# Wo beziehe ich Pflanzen für Pflanzteich (Nährstofffilter)



## velos (5. März 2007)

Hallo Leute,

ich möchte jetzt im Frühjahr meinen Pflanzteich (Nährstofffilterfilter für Koiteich) mit Pflazen besetzen.
Der Pflanzteich ist ca. 2m x 1m und ca. 60cm tief hat keine Pflanzzone und ca. 1000l.
Welche Pflanzen soll ich nehmen und wo kann ich die wohl bestellen?

Gruß
Peter


----------



## karsten. (5. März 2007)

*AW: Wo beziehe ich Pflanzen für Pflanzteich (Nährstofffilter*

HALLO

die effektivsten Regenerations(Repo)-pflanzen sind __ Schilf 
(Phragmites australis)
und die verschiedenen Sumpf-__ iris-sorten

üblicherweise empfehlen wir hier    

http://www.nymphaion.de/

auch wenn der Drang zum "Zweit-Teich" groß ist ....
effektiver ist ein sogenannter bepflanzter Bodenfilter .
Die Größe Deines "Planzenteich´s" würde passen.
Schütt ihn mit gebrochenem Blähton oder Lavasplitt *zu* !   

und bepflanz ihn hinten mit Schilf und im Vordergrund mit Iris 

mfG


----------



## Annett (6. März 2007)

*AW: Wo beziehe ich Pflanzen für Pflanzteich (Nährstofffilter*

Hallo Peter,

vielleicht findest Du auch jemanden aus Deiner Ecke, der im Frühjahr ein paar Pflanzen loswerden will - bevor sie auf dem Kompost landen...
Ansonsten hier mal noch zwei Links zu anderen Anbietern (außer Werner). 
Z.B. - defekter Link entfernt - mit einer Pflanzenübersicht und - defekter Link entfernt - wirst Du wohl per email Anfragen müssen.
Bei __ Schilf hab ich nach wie vor etwas Bauchschmerzen.
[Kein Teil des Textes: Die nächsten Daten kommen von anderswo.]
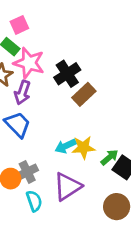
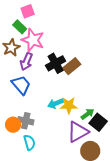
black cross: (67, 74) -> (56, 63), moved
gray cross: (27, 172) -> (26, 121), turned 35
purple triangle: (67, 187) -> (78, 132), moved

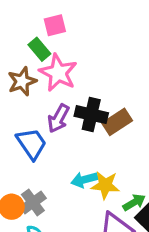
purple arrow: (26, 61) -> (58, 118), moved
black cross: (56, 63) -> (91, 115), turned 36
gray cross: (26, 121) -> (33, 202), turned 35

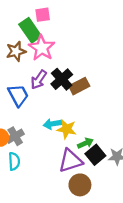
green rectangle: (39, 49) -> (30, 30), size x1.5
black cross: (91, 115) -> (62, 79), turned 30

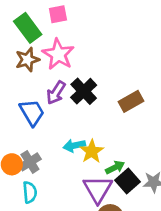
green rectangle: (30, 30) -> (28, 28), moved
brown rectangle: (79, 86) -> (131, 101), moved
yellow star: (67, 129) -> (92, 151), turned 30
purple triangle: (70, 161) -> (98, 189), turned -40

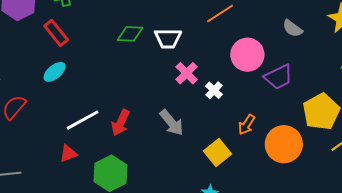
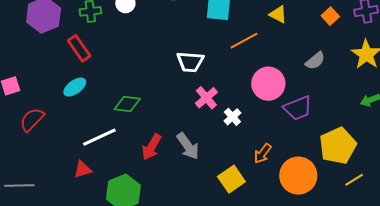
gray semicircle: (292, 28) -> (315, 61), turned -80
green diamond: (130, 34) -> (127, 104), moved
red arrow: (121, 123) -> (152, 147), moved

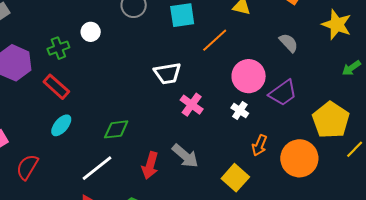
gray semicircle: (315, 61) -> (289, 43), turned -80
white cross: (232, 117) -> (240, 111), moved

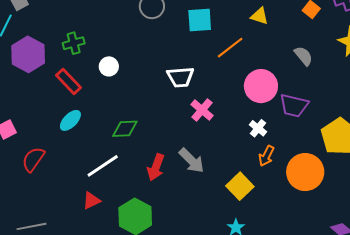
white circle: (91, 32) -> (109, 66), moved
purple trapezoid: (283, 93) -> (294, 105), turned 44
white cross: (240, 111) -> (258, 128), moved

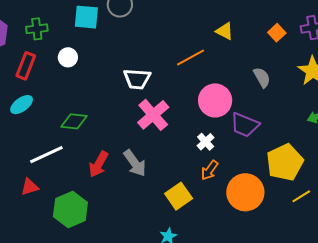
cyan square: (200, 20) -> (86, 17), moved
red rectangle: (69, 81) -> (26, 66), turned 56
pink cross: (202, 110) -> (153, 115), size x1.4

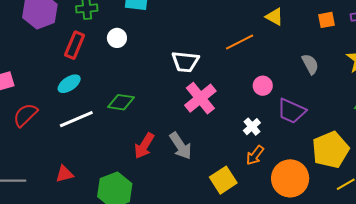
orange square: (277, 33) -> (327, 20), turned 30
pink circle: (215, 100) -> (263, 86), size x0.6
white line: (46, 155) -> (76, 119), moved
red triangle: (30, 187) -> (65, 174), moved

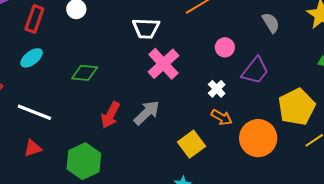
purple trapezoid: (291, 111) -> (255, 71), turned -72
white line: (76, 119) -> (34, 112), moved, turned 48
gray arrow: (181, 146) -> (147, 113), turned -96
orange arrow: (255, 155) -> (222, 117), turned -95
Wie dick ist denn die Folie?
Ist sie möglichst faltenfrei verlegt, damit sich kein Rhizom da rein verirrt und anschließend die Folie durchlöchert?
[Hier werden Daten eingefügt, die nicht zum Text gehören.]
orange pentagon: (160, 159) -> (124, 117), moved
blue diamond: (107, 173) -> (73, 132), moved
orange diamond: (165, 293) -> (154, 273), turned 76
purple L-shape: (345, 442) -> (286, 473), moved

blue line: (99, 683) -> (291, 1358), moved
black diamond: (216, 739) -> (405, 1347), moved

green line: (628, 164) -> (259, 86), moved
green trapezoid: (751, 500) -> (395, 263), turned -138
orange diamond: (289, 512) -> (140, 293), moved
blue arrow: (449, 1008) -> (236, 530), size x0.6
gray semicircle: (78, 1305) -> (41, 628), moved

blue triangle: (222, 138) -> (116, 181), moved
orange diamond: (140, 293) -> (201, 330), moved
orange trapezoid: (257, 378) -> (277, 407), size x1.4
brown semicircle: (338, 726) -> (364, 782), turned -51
EDIT: Gerade noch ausgegraben: http://www.wasserpflanzen-peter.de/ Der sitzt in Solingen und soll ziemlich gute Preise haben... weiß ja nicht, wie weit das von Dir ist!


----------



## velos (7. März 2007)

*AW: Wo beziehe ich Pflanzen für Pflanzteich (Nährstofffilter)*

Hallo Annett,

der Peter ist echt Preiswert, sind so 30km von mir.
Werde da wohl in der ersten Aprilwoche hinfahren.
Der Teich ist aus 1,5mm Kunststoff, da dürfte der __ Schilf wohl nicht`s anrichten dürfen, oder?

Gruß
Peter


----------



## Annett (7. März 2007)

*AW: Wo beziehe ich Pflanzen für Pflanzteich (Nährstofffilter)*

Hallo Peter,

klick mal hier auf __ Schilfrohr .
Die Bilder stammen von Roland, der sie uns freundlicher Weise zur Verfügung gestellt hat.
Wie dick die Folie war, kann ich leider nicht sagen. Aber ich finde die Fotos beeindruckend.
1,5mm hochwertige PVC-Folie sollten einiges aushalten. Zur Sicherheit würde ich aber jegliche Falten glatt mit der Teichfolie verkleben, sodass sie einfach keine Angriffsfläche bietet. 
Das macht sich mit den zugehörigen Quellschweißmitteln (sollte es im Laden, der die Folie verkauft, geben) ganz gut. 
Vorher noch mit Aceton reinigen und nicht bei 30°C im Schatten verarbeiten - da verfliegt das Lösungsmittel zu schnell.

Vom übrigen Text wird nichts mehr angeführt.